Note the line where "Het lekkere leven" appears in the data below; write it out exactly, along with every line that comes after it to the end.

--- Data for the task Enclosed Below ---

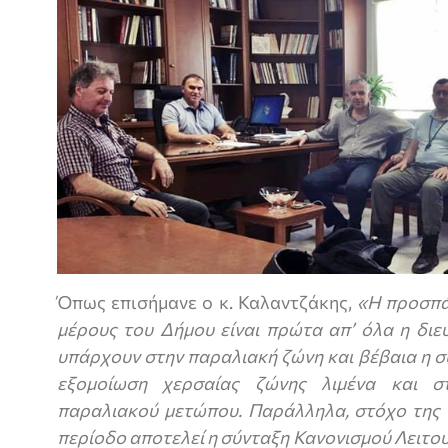
Όπως επισήμανε ο κ. Καλαντζάκης,
«Η προσπά
μέρους του Δήμου είναι πρώτα απ’ όλα η δι
υπάρχουν στην παραλιακή ζώνη και βέβαια η σ
εξομοίωση χερσαίας ζώνης λιμένα και σ
παραλιακού μετώπου. Παράλληλα, στόχο της 
περίοδο αποτελεί η σύνταξη Κανονισμού Λειτ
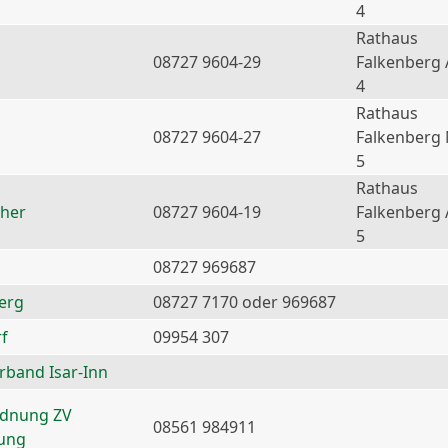
4
Rathaus
08727 9604-29
Falkenberg 
4
Rathaus
08727 9604-27
Falkenberg
5
Rathaus
ther
08727 9604-19
Falkenberg 
5
08727 969687
erg
08727 7170 oder 969687
f
09954 307
erband Isar-Inn
rdnung ZV
08561 984911
nung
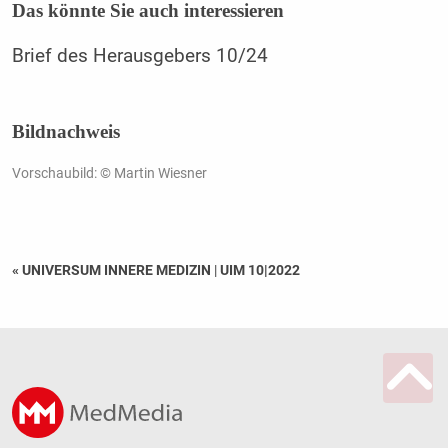
Das könnte Sie auch interessieren
Brief des Herausgebers 10/24
Bildnachweis
Vorschaubild: © Martin Wiesner
« UNIVERSUM INNERE MEDIZIN
|
UIM 10|2022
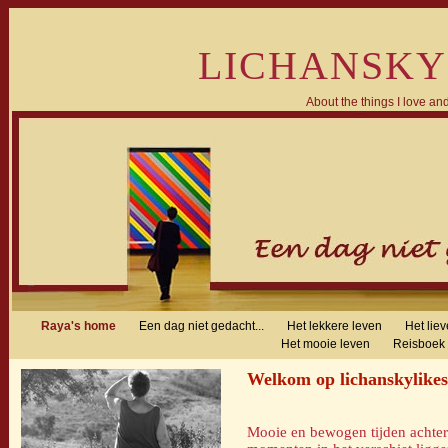
LICHANSKY
About the things I love and
Raya's home
Een dag niet gedacht...
Het lekkere leven
Het lie
Het mooie leven
Reisboek
Welkom op lichanskylikes
Mooie en bewogen tijden achter de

--- End of Enclosed Data for the task ---

- _Response_:
Het lekkere leven
Het lie
Het mooie leven
Reisboek
Welkom op lichanskylikes
Mooie en bewogen tijden achter de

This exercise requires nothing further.